• [YOUR INSTRUCTIONS] Your answer should be the lines below from the one with "podemos ofrecerte una" to the one with "O vegetariano, tenemos", both included, given again exactly and with nothing added.

• [DATASET CONTENT]
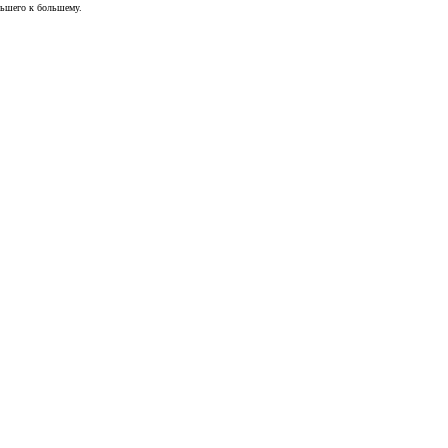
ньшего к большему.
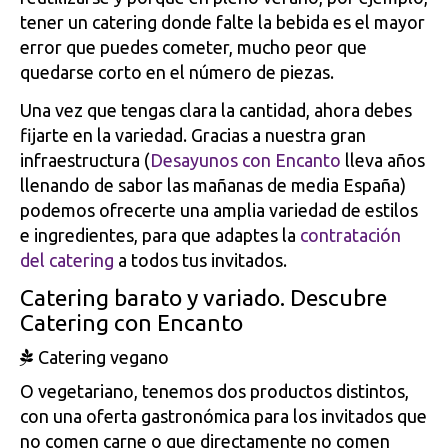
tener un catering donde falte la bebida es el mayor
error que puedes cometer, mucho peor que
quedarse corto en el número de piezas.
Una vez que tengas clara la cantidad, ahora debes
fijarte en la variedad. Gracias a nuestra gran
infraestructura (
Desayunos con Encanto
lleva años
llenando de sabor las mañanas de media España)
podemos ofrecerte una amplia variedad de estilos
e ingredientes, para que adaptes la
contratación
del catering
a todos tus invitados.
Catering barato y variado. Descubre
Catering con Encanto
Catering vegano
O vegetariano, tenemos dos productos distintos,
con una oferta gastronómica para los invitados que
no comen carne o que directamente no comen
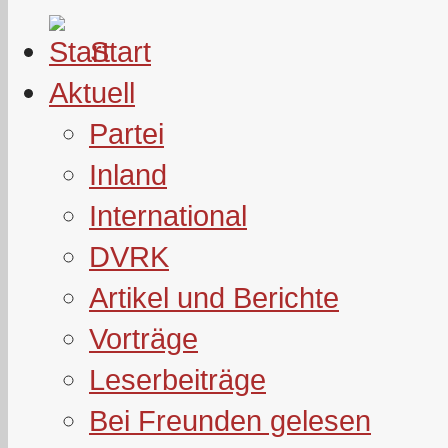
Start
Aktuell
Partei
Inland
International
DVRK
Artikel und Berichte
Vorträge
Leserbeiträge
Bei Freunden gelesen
==
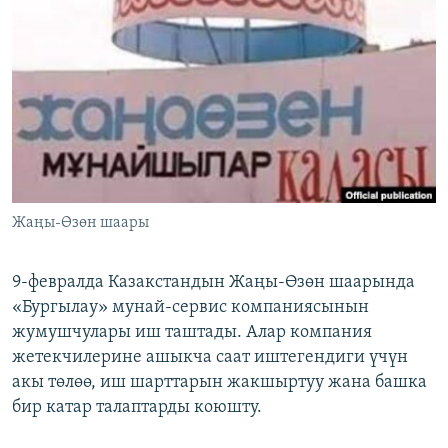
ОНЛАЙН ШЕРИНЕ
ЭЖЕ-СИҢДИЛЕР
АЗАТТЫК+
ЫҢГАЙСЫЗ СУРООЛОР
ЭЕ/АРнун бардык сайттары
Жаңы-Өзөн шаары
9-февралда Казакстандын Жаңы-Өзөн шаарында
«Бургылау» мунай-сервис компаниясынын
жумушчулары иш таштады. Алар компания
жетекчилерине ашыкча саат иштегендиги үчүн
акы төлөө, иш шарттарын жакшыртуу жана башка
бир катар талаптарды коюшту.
--
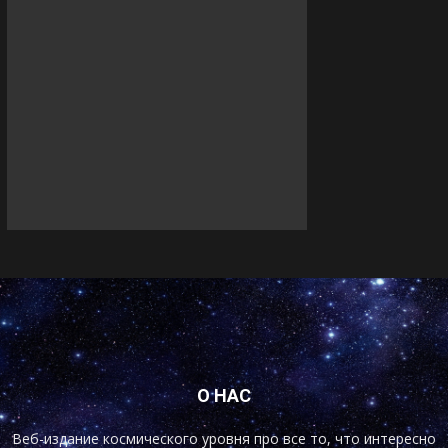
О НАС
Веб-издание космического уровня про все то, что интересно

• [SOLUTION TO THE PROBLEM]
podemos ofrecerte una amplia variedad de estilos
e ingredientes, para que adaptes la
contratación
del catering
a todos tus invitados.
Catering barato y variado. Descubre
Catering con Encanto
Catering vegano
O vegetariano, tenemos dos productos distintos,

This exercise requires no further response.